Vu les autres pièces du dossier.
Vu :
- le code de l’entrée et du séjour des étrangers et du droit d’asile ;
- le code de justice administrative.
La présidente du tribunal a désigné Mme B..., vice-présidente, pour statuer sur les demandes en référé.
Considérant ce qui suit :
M. A..., ressortissant vietnamien né le 12 novembre 1966, demande au juge des référés, statuant sur le fondement de l’article L. 521-3 du code de justice administrative, d’enjoindre au préfet de la Seine-Saint-Denis de lui fixer un rendez-vous lui permettant de déposer sa demande de renouvellement de titre de séjour et de lui délivrer, lors de ce rendez‑vous, un récépissé de sa demande l’autorisant à travailler.
Aux termes de l’article L. 521-3 du code de justice administrative : « En cas d’urgence et sur simple requête qui sera recevable même en l’absence de décision administrative préalable, le juge des référés peut ordonner toutes autres mesures utiles sans faire obstacle à l’exécution d’aucune décision administrative ». Saisi sur le fondement de ces dispositions, le juge des référés peut prescrire, à des fins conservatoires ou à titre provisoire, toutes mesures que l’urgence justifie, notamment sous forme d’injonctions adressées à l’administration, à la condition que ces mesures soient utiles, ne se heurtent à aucune contestation sérieuse et ne fassent obstacle à l’exécution d’aucune décision administrative, même celle refusant la mesure demandée, à moins qu’il ne s’agisse de prévenir un péril grave.
Aux termes de l’article R.* 432-1 du code de l’entrée et du séjour des étrangers et du droit d’asile : « Le silence gardé par l’autorité administrative sur les demandes de titres de séjour vaut décision implicite de rejet ». Le premier alinéa de l’article R. 432-2 du même code précise : « La décision implicite de rejet mentionnée à l’article R.* 432-1 naît au terme d’un délai de quatre mois ».
Il résulte de l’instruction que la demande de renouvellement de titre de séjour de M. A... a été déposée sur la plateforme de l’administration numérique pour les étrangers en France (ANEF) le 11 septembre 2023. En application des dispositions citées au point précédent, une décision implicite de rejet était née, à la date d’introduction de sa requête, du silence gardé par l’administration pendant quatre mois à compter de ce dépôt.

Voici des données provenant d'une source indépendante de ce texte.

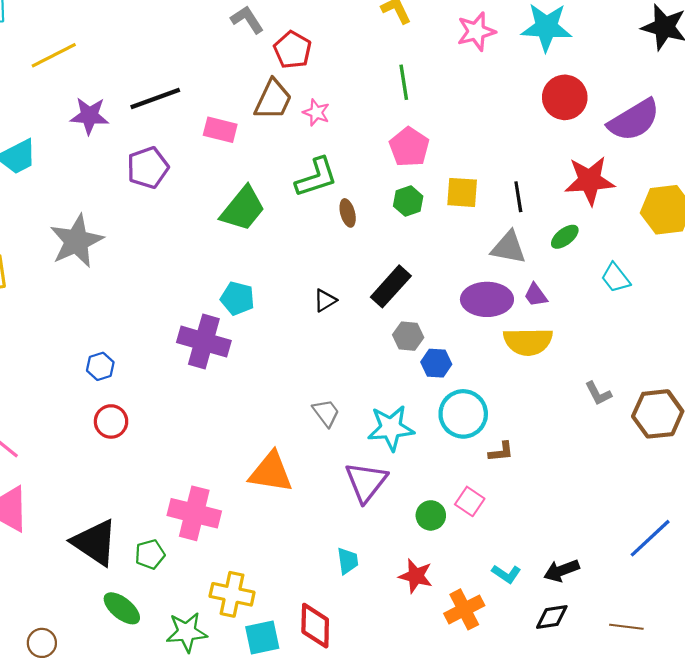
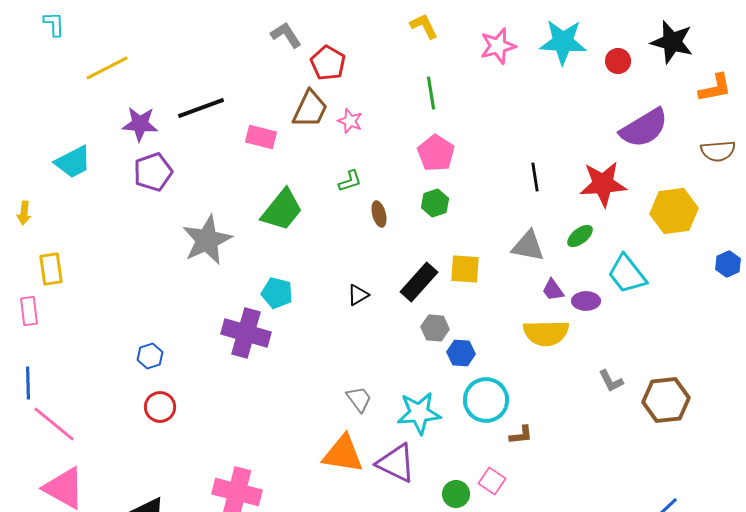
red circle: (565, 97) -> (618, 61), moved, size x0.6
purple pentagon: (148, 168) -> (153, 172), moved
green L-shape: (316, 177) -> (350, 181), size x0.6
yellow square: (462, 192) -> (465, 269), moved
black line: (518, 197) -> (535, 177), moved
gray star: (76, 241) -> (207, 240), moved
cyan trapezoid: (616, 278) -> (627, 274), size x1.4
purple ellipse: (487, 299) -> (586, 301), moved, size x0.6
orange triangle: (271, 472) -> (343, 454), moved
purple triangle: (366, 482) -> (396, 463), turned -42

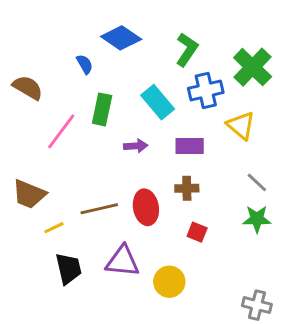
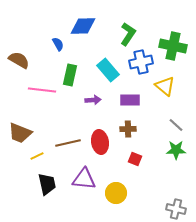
blue diamond: (121, 38) -> (83, 26), turned -36
green cross: (253, 67) -> (173, 46), turned -32
pink line: (61, 131) -> (42, 90), turned 60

Par suite, la mesure sollicitée par le requérant aurait pour effet de faire obstacle à l’exécution de cette décision et est donc manifestement insusceptible d’être prescrite par le juge des référés saisi sur le fondement des dispositions de l’article L. 521-3 du code de justice administrative.
Il résulte de ce qui précède que la requête doit être rejetée en toutes ses conclusions.
O R D O N N E :
Article 1er : La requête de M. A... est rejetée.
Article 2 : La présente ordonnance sera notifiée à M. C... A... et au ministre de l’intérieur.
Copie sera adressée au préfet de la Seine-Saint-Denis.
Fait à Montreuil, le 5 mars 2026.
La juge des référés,
J. B...
La République mande et ordonne au ministre de l’intérieur en ce qui le concerne ou à tous commissaires de justice à ce requis en ce qui concerne les voies de droit commun contre les parties privées, de pourvoir à l'exécution de la présente décision.